“Latina era provincia di Casale”, parola di Carmine Schiavone

Carmine Schiavone

criminalità genericaDagli affari con la discoteca Seven Up a quelli nell’immobiliare, con la Tirrena, fino agli appoggi politici. Tutto a Formia, la stessa città dove, ucciso Antonio Bardellino e iniziata la guerra di camorra, si erano rifugiati i familiari del fondatore del clan dei Casalesi.

Dagli investimenti nell’immobiliare a Minturno all’espansione verso Gaeta, con il porto utilizzato per vari traffici. Dai rapporti con i Tripodo a Fondi al business della droga gestito nel basso Lazio con Alberto Beneduce. Fino alle estorsioni e all’insediamento a Latina, con l’acquisto di aziende agricole tra Borgo Montello e Borgo Bainsizza, oltre che gli interessi nella Scania. La storia delle infiltrazioni camorristiche in terra pontina è stata ripercorsa, in Tribunale a Latina, da tre pentiti, ascoltati in videoconferenza, nel processo sulle presunte estorsioni mafiose compiute nel capoluogo e a Cisterna da quelli che sarebbero stati gli uomini dei Casalesi, intenzionati a dettare legge oltre le storiche zone d’influenza. Un processo nato dalla richiesta d’aiuto fatta, nel 1996, dai Ciarelli ai carabinieri e che ha come imputati Ettore Mendico, detto “Bertoldo”, già condannato per mafia nel processo “Anni ‘90”, i fratelli Mario e Matteo Baldascini, quest’ultimo stabilitosi da tempo a Borgo Carso, e il campano Salvatore Cantiello.

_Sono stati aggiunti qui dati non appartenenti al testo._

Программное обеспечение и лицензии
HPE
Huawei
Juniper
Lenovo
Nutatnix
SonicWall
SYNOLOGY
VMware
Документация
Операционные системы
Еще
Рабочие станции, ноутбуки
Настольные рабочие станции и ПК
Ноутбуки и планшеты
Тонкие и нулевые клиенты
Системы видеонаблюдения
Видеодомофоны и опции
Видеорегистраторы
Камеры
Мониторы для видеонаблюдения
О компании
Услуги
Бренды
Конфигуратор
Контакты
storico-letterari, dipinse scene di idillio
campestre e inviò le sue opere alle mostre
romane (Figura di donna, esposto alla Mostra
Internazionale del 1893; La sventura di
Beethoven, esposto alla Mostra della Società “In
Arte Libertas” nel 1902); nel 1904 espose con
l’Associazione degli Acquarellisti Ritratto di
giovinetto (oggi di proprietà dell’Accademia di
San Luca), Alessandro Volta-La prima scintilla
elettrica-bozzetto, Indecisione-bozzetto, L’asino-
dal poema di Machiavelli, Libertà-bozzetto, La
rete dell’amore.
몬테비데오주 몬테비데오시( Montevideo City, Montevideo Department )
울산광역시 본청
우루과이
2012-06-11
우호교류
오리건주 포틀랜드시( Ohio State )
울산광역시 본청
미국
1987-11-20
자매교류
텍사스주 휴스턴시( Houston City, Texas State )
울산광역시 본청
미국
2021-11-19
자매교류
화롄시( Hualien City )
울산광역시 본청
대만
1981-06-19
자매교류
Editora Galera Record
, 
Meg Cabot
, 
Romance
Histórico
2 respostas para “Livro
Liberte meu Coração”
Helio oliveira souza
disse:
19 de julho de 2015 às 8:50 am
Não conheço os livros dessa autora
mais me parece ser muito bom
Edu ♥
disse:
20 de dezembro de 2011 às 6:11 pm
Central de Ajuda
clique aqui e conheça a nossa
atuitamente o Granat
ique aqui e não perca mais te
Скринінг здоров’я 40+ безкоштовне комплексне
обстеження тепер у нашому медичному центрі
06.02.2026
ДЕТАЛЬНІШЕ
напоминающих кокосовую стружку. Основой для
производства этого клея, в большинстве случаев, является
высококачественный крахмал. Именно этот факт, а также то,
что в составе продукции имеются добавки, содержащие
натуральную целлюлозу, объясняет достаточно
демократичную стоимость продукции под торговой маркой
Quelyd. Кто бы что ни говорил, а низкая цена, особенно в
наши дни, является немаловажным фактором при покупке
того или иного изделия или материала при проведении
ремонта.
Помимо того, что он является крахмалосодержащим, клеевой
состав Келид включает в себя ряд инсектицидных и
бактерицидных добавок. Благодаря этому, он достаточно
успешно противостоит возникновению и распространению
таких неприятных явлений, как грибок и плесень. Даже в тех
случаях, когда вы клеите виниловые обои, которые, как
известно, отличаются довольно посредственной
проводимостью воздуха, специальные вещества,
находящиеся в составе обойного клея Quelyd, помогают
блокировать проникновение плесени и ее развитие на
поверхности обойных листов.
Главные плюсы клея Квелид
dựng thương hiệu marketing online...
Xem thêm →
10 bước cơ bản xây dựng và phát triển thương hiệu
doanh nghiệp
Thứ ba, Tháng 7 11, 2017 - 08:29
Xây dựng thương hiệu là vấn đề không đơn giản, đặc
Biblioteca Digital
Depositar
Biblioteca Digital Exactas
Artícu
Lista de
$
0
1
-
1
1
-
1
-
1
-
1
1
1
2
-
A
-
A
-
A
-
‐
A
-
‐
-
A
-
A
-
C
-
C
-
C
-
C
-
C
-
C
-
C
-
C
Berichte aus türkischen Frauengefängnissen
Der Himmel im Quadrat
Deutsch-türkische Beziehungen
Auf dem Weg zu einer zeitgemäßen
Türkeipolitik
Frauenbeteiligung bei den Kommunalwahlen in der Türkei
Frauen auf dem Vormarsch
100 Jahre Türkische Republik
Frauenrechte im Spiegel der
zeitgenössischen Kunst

I Ciarelli, famiglia di origine nomade, da anni presente nel capoluogo pontino e dedita ad affari illeciti, usura in primis, bussò alla caserma dell’Arma. Antonio, il capostipite, e Carmine, il boss, erano stati terrorizzati da Ettore Mendico. Stando alla denuncia dei rom e alle indagini svolte dai militari, coordinate dall’Antimafia di Roma, i Casalesi volevano ampliare il loro raggio d’affari e imporre il pizzo anche sulle attività criminali, a partire da quelle gestite dai Ciarelli. “O pagate o vi ammazziamo un figlio al giorno”, avrebbe detto Mendico ai nomadi. Estorsioni analoghe sarebbero poi state compiute ai danni di un commerciante ortofrutticolo di Cisterna. A rispondere alle domande del pm antimafia Francesco Polino e dei difensori, gli avvocati Camillo Irace e Alessandro Mariani, oltre a due investigatori, tra cui uno della Dia di Napoli, sono stati i pentiti Carmine Schiavone, Dario De Simone e Giuseppe Quadrano. Fatta eccezione per Schiavone, che ha detto di conoscere Mario Baldascini, messo come guardiano in un cantiere di Corrado Ferlaino, ex patron del Napoli, vittima di estorsioni da parte dei Casalesi, tutti i collaboratori di giustizia hanno detto di non conoscere gli imputati, ricostruendo però gli interessi mafiosi in quel periodo a Latina. E Schiavone, ex cassiere dei Casalesi, ha ribadito: “Latina era provincia di Casale”.

Nella prossima udienza, il 19 febbraio, sono previste le testimonianze di Antonio Ciarelli e Nicola Zara. Poi l’istruttoria verrà chiusa e, il 20 maggio, è prevista la discussione e la sentenza. In aula era presente Mendico, tornato libero, e in videoconferenza era inizialmente collegato Cantiello.